However, all these manipulations were soon discovered. Lasha chose to retire to Greece again. All court hearings in which he defended his right to remain a Russian citizen, were lost.

Meanwhile, Grandpa Khassan continued to strengthen his position by means of two favourite methods. The first was increasing coronation of supporters. Shortly after the expulsion of Lasha from Moscow, Usoyan and Ivankov held a gathering at a nightclub Chocolate, which belonged to Taivanchik. A total of 12 gangsters became thieves in law there. Among them there was Sergey Asatryan, a 23 year old son of Eduard Astaryan (a.k.a. Osetrina), an influential thief in law and a friend of Usoyan.


Alimzhan Tokhtakhunov (a.k.a Taiwanchik or Little Taiwanese)

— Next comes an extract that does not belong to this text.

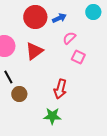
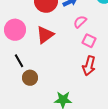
red arrow: (60, 89) -> (89, 66), moved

The event was a quite peculiar one. Grandpa Khassan, Yaponchik, and a number of candidates for coronation gathered in a large banquet hall. Other candidates for the title and some criminal generals (some of them were in jail and remand prison) communicated with those in the nightclub via speakerphone. For this purpose a special station for switching the line was installed in the hall.

The second method of Usoyan was ridding of unwanted people with the help of law enforcement agencies. A month after the gathering on Pirogovskoye reservoir failed, Ramaz Dzneladze (Ramaz), a thief in law, one of the leaders of Kutaisi clan and a close ally of Taro, was detained on drugs in Moscow. He was sentenced to two years in prison. While he was serving the sentence, thieves in law of Grandpa Khassan’s clan decoronated Ramaz, and Oniani was also put behind bars. When Dzneladze was released in October 2010, he began to actively defend the interests of Oniani in the underworld. However, he did not do it for long. In July 2011, CFD GU MVD employees again arrested Ramaz. Again over carrying drugs.

In July 2009 Georgy Managadze, who took part in the gathering on Pirogovskoye, was sent to jail. This thief in law, as it turned out, kept a Kalashnikov rifle in a rented house near Moscow.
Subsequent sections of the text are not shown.